Diet Coda for Modern Web Development
Following the announcement (and imminent release) of Diet Coda from Panic Software this week, I’ve heard some complaints that it has been designed for a workflow that no longer exists (or shouldn’t). “Edit files directly on my server? Who does that anymore!?” Setting aside the fact that there are probably plenty of web developers who still do exactly that, those who think Diet Coda unsuited to a more sophisticated workflow are, I think, simply lacking in imagination.Diet Coda is designed to edit files on a server—not necessarily your production server. With a little setup, that server can be the same development machine you hack on all day long!
Let’s say you run with the cool kids and work on a Mac, using Git to track changes to your code and push it to GitHub when you’re ready to share the work with your team, or deploy it to production. Your Mac has all the servers you need to work remotely with Diet Coda.
Go into the Sharing Preferences Pane and enable Remote Login for your user account.
Note (and optionally edit) the network name assigned to your Mac (mythril.local in my case). If Diet Coda is running on an iPad on the same network, you’ll be able to connect to your Mac using that name. If you’re running Diet Coda from outside your network, you may need to set up something like DynDNS and forward a port on your router to port 22 on your Mac.
Now, you can set up Diet Coda to connect to your Mac using SSH and SFTP. You can use a username and password to authenticate if you really want to, but if you’re using Git you’ve probably got an authentication key pair already set up. Copy your ~/.ssh/id_rsa.pub
public key to ~/.ssh/authorized_keys
, then install your private key (protected by a passphrase, of course) in Diet Coda.
Now you can edit your files remotely using an SFTP connection to your Mac, and then switch to Diet Coda’s built-in terminal prompt to connect to your Mac with SSH and work with Git at the command prompt. Mobile web development nirvana.

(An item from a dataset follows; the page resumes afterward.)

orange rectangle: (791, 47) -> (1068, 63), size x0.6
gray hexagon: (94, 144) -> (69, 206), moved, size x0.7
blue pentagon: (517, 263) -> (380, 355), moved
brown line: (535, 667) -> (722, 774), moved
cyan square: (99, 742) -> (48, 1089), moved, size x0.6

Something you’ll notice if you use GitHub, is that the Git client will prompt you for your encryption key’s passphrase every single time you use it. That’s because Mac OS X doesn’t add your personal key to your shell’s SSH agent when you log in remotely. Fortunately, you can set up Diet Coda to do this by running an Initial Command upon connection:
eval `ssh-agent`; ssh-add ~/.ssh/id_rsa
When this command runs, you’ll be prompted for your passphrase to unlock the key (this will unfortunately remain true until Panic adds SSH agent forwarding to Diet Coda), but from then on you’ll be able to perform your GitHub pushes and pulls without being prompted for credentials.
If connecting back to your Mac seems to you to defeat the purpose of a mobile development tool, well get creative! Set up a virtual Linux box on Amazon EC2 that you can fire up whenever you need it. (But that’s another blog post.)

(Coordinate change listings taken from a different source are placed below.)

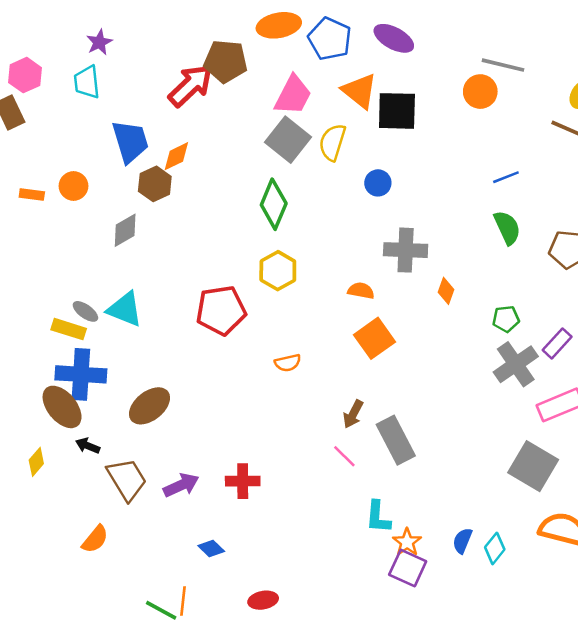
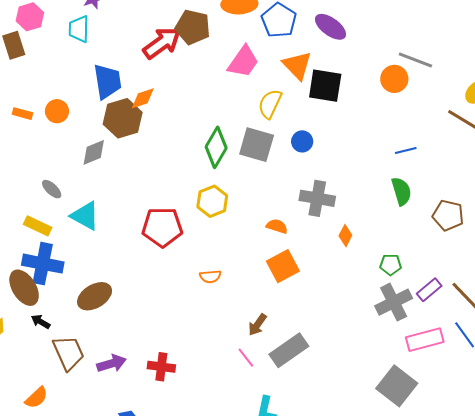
gray square: (288, 140) -> (257, 145), moved, turned -30
brown hexagon: (155, 184) -> (123, 118), size x1.4
gray ellipse: (85, 311) -> (52, 189), moved
gray rectangle: (396, 440) -> (289, 350), turned 75

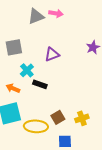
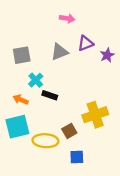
gray triangle: (36, 16) -> (60, 52), moved
purple triangle: (52, 54) -> (85, 43), moved
yellow cross: (82, 118) -> (95, 115), moved, size x1.6

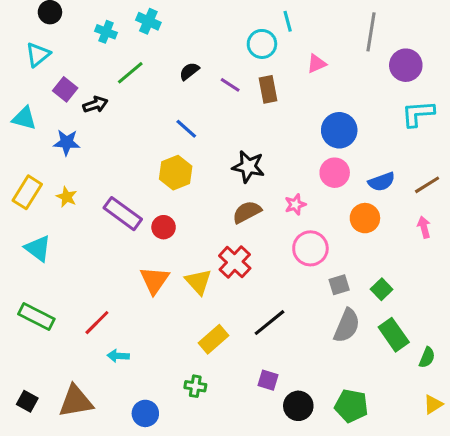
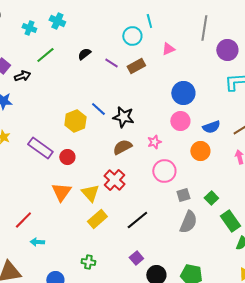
brown rectangle: (268, 89) -> (136, 66), turned 72
blue line: (186, 129) -> (98, 109), moved
green rectangle: (394, 335) -> (230, 221), moved
yellow rectangle: (214, 339) -> (97, 219), moved
purple square: (268, 380) -> (136, 258), turned 32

If you’re such a “modern web developer” that editing files on your production server isn’t acceptable to you, then use those mad skills of yours to set up Diet Coda to work the way you want it to.
(Bonus: I’ve actually been using this approach with Panic’s dedicated terminal app, Prompt, and the Textastic code editor. The worst part of this workflow is that Textastic doesn’t let you edit files directly on the server, so you have to download every file you want to edit, then upload it again when you’re done. From this perspective, Prompt’s direct-on-server editing is actually more advanced!)